(EXTRACTED RECORDS Opens)
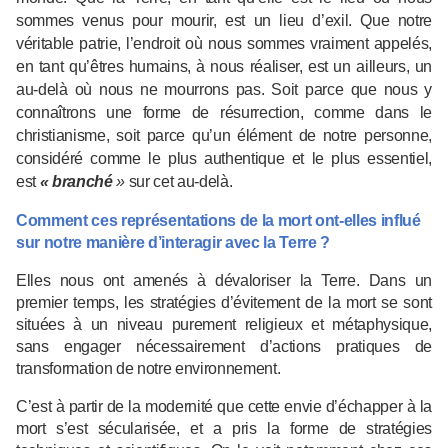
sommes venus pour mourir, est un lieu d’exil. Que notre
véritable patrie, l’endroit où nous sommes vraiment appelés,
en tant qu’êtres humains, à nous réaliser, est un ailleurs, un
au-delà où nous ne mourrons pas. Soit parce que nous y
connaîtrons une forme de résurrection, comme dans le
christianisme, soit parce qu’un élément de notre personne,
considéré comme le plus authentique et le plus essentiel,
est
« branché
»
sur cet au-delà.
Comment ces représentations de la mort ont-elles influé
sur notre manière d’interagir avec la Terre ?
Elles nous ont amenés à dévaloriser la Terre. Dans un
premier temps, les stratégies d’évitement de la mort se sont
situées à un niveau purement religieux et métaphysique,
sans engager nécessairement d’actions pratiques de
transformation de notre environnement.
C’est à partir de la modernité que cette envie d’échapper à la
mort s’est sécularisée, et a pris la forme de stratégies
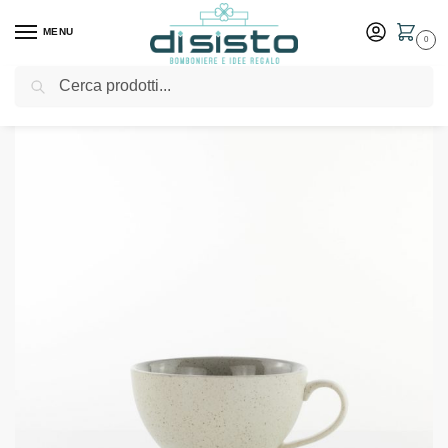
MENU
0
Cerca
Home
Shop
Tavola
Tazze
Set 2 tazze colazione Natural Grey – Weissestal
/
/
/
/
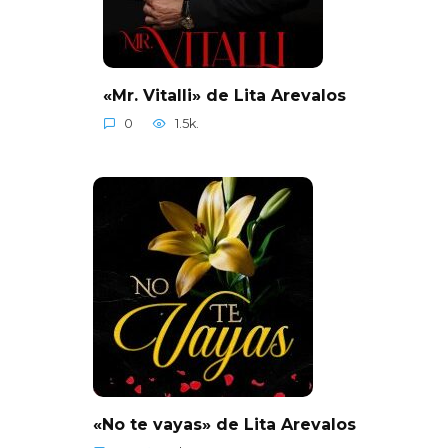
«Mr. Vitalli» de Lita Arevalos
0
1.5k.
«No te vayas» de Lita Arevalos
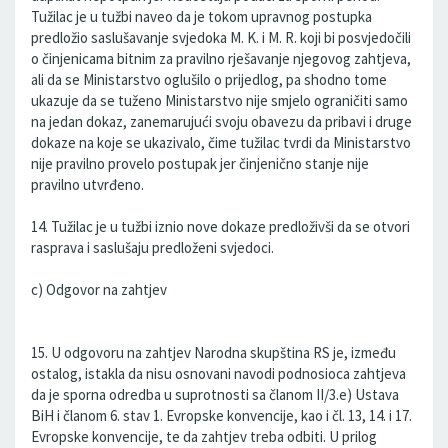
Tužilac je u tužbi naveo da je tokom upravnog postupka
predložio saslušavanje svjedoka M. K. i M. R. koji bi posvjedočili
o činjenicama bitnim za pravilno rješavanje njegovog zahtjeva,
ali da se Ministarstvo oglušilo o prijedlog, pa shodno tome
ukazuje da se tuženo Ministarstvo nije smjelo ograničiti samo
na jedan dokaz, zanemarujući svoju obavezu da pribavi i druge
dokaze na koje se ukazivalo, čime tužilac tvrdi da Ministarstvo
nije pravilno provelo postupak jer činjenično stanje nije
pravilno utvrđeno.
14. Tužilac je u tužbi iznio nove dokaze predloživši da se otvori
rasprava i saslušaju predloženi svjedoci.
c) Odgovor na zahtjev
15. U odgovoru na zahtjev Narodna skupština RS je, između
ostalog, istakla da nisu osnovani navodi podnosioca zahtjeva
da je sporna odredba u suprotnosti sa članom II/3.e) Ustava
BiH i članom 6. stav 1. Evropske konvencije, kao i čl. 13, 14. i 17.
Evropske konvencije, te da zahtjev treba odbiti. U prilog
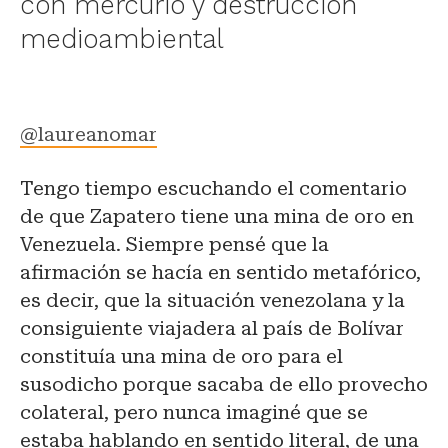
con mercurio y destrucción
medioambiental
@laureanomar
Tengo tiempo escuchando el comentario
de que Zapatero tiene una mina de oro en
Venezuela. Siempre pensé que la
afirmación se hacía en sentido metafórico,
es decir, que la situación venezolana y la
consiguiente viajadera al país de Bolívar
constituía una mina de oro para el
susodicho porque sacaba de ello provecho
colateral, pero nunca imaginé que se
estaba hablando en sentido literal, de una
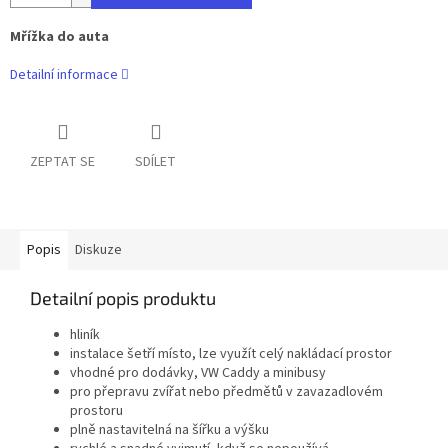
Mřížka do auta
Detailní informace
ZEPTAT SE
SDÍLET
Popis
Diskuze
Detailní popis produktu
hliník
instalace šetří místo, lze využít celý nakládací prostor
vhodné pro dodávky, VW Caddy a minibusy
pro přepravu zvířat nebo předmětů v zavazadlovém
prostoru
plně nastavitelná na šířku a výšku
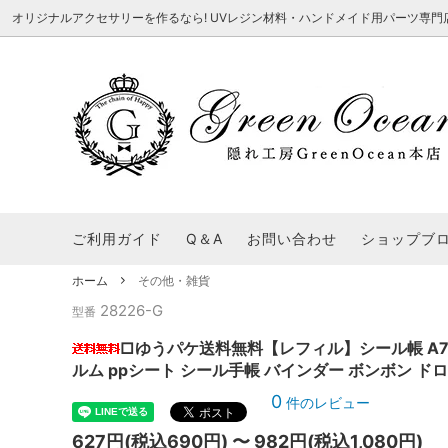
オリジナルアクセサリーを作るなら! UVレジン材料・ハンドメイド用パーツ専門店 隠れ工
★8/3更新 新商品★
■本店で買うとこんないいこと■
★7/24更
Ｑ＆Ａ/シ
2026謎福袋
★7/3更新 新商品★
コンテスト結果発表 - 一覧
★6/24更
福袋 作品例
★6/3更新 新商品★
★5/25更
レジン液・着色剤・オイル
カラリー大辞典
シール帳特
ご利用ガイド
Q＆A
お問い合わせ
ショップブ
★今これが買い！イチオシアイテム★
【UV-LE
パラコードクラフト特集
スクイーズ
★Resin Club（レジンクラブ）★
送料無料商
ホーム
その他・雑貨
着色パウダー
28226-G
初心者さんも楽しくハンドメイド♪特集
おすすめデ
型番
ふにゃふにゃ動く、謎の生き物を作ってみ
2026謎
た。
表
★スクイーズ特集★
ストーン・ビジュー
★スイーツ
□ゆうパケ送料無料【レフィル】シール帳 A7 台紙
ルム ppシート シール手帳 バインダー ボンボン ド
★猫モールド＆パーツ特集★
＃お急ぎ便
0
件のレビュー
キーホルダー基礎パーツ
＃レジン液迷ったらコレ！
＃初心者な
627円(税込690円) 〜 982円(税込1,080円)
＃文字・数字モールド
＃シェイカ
(EXTRACTED RECORDS Closes)
== TASK ==
Note every line above where the string "mort" shows up, and copy those lines.

== EXPECTED ANSWER ==
Comment ces représentations de la mort ont-elles influé
premier temps, les stratégies d’évitement de la mort se sont
mort s’est sécularisée, et a pris la forme de stratégies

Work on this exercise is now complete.